The Goodrich Company filed the original patent for cyanoacrylate in 1942. A group of scientists including Harry Coover Jr. discovered the formulation largely by accident whilst researching clear plastics to make gun-sights. It wasn’t until 1951, whilst working for Eastman Kodak on jet airplane’s cockpit construction, that Coover and his colleague, Fred Joyner, saw the commercial application for an adhesive that stuck to literally everything. A Patent for the new adhesive was applied for on 2nd June 1954 which was granted on 23rd October 1956. The product was first sold in 1958 as “Eastman #910”.
During the 1960s, Eastman Kodak sold cyanoacrylate to Loctite who repackaged it and marketed it as “Loctite Quick Set 404”. In time Loctite developed their own manufacturing capability and acquired market share very rapidly such that by the late 1970’s Loctite and Eastman Kodak (in a new guise as “Permabond”) together controlled around 75% of the US industrial cyanoacrylate market.
The addition of rubber to the cyanoacrylate makes Superglues flexible and by adding bi-carbonate of soda it is given the properties of a very effective filler.
So what are the tried and trusted techniques to unseal glued fingers?

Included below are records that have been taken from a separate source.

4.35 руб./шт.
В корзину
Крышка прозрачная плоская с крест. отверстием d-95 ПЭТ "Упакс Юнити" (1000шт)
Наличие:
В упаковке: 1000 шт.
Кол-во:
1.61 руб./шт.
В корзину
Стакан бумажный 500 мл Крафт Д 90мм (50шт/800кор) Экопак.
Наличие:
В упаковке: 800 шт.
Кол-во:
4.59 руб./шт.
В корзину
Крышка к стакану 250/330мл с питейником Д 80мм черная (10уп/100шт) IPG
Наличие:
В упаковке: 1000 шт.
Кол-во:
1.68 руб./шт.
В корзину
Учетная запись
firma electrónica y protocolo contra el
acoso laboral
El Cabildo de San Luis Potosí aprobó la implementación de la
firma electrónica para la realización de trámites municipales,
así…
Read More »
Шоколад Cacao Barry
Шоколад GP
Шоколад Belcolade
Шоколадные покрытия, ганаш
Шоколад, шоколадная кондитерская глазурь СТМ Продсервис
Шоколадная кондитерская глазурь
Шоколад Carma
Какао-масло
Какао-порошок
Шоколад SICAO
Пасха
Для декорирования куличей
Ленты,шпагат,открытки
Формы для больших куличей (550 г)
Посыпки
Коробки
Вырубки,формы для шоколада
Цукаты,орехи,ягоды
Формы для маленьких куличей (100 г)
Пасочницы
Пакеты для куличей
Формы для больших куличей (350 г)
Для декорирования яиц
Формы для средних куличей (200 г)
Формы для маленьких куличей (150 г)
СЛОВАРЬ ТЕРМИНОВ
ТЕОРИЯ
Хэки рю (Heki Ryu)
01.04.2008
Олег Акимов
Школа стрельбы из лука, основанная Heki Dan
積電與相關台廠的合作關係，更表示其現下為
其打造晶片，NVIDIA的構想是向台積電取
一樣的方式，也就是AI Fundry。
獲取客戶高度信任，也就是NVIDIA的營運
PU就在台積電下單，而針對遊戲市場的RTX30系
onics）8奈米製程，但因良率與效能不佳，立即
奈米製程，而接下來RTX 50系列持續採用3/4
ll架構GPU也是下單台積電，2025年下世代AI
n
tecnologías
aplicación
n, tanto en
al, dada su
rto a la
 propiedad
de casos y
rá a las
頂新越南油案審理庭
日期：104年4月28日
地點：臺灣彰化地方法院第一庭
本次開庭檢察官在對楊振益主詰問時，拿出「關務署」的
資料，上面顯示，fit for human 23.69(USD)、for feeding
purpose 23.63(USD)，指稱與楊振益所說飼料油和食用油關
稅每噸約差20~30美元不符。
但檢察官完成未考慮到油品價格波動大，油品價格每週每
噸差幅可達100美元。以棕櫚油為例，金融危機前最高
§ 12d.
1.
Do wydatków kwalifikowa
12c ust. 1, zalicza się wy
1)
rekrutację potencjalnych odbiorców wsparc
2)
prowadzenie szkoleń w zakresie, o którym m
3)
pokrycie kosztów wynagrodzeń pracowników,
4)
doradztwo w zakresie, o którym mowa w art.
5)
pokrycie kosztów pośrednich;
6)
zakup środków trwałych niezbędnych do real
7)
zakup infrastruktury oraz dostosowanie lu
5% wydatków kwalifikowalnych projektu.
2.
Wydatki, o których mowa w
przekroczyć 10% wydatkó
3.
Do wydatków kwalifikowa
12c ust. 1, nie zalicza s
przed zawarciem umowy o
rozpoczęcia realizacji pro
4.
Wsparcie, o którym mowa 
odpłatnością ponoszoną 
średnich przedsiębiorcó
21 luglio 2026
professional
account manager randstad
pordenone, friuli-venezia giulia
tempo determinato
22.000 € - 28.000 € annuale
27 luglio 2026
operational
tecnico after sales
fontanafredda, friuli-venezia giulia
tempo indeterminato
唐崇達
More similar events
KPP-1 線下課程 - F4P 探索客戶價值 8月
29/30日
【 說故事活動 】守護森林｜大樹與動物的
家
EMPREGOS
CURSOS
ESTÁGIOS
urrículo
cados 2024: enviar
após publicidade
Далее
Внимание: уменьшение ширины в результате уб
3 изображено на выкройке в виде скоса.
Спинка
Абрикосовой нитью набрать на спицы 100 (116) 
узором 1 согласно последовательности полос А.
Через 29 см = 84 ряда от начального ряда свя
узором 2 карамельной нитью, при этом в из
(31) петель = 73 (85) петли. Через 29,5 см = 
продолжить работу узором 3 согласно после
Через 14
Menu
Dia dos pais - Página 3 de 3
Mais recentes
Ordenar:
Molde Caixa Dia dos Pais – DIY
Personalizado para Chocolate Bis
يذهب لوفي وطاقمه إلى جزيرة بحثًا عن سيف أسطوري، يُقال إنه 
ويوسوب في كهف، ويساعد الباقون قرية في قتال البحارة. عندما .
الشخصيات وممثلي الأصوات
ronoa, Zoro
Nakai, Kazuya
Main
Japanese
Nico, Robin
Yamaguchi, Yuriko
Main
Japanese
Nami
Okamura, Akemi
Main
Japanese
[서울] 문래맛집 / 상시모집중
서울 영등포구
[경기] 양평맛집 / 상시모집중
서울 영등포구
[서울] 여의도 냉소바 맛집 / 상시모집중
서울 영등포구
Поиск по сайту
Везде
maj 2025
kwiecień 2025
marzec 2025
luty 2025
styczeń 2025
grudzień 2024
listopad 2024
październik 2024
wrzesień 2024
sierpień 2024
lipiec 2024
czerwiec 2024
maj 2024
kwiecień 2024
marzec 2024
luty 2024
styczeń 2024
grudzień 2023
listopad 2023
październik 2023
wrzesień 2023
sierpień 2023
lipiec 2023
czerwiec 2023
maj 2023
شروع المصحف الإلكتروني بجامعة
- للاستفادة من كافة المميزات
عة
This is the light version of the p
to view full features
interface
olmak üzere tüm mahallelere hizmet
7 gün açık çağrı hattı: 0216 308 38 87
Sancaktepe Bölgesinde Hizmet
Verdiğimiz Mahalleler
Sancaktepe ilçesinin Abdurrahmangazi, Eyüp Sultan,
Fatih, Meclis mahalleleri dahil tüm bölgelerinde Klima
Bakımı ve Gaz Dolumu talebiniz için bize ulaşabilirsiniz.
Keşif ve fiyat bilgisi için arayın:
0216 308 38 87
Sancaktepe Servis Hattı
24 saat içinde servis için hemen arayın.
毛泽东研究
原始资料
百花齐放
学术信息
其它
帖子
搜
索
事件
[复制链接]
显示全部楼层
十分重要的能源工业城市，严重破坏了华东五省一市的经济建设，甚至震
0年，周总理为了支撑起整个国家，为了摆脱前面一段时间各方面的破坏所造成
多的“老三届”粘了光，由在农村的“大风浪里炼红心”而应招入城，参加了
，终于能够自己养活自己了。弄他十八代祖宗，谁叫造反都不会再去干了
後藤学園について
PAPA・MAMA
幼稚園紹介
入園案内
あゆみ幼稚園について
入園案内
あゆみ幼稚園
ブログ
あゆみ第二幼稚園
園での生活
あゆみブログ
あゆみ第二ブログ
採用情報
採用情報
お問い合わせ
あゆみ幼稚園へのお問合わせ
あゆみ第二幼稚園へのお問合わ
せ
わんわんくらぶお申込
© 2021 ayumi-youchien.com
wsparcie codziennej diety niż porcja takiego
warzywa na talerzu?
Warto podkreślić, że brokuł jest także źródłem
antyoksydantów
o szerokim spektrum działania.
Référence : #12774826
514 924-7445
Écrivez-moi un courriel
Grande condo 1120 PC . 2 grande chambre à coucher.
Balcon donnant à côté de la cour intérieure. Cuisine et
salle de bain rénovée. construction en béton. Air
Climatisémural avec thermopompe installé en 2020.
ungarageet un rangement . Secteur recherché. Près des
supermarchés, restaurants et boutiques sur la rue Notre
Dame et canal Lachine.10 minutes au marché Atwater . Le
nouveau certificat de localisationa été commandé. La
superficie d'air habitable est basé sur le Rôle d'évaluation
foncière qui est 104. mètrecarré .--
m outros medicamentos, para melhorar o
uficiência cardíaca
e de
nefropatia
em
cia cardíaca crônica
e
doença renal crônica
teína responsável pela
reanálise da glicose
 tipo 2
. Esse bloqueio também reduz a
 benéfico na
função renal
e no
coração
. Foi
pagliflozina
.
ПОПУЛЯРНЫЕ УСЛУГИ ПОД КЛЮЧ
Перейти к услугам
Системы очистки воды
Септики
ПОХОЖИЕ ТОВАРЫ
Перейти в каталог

Solution 1 – Soak the skin in warm soapy water to soften the glue. With an acetone-based nail polish remover the cyanoacrylate will soften. Use an emery board to remove the residue of glue or let it peel off.
Solution 2 – Dip the affected fingers in sugar or salt paste – just add water!
Solution 3 – Pour olive oil or spread margarine over the affected area and gently rub together.
Solution 4 – Rub petroleum jelly or liquid detergent diluted with a small amount of water into the stuck skin.
If the glue affects the eyes try none of the above and great straight to A&E/ER!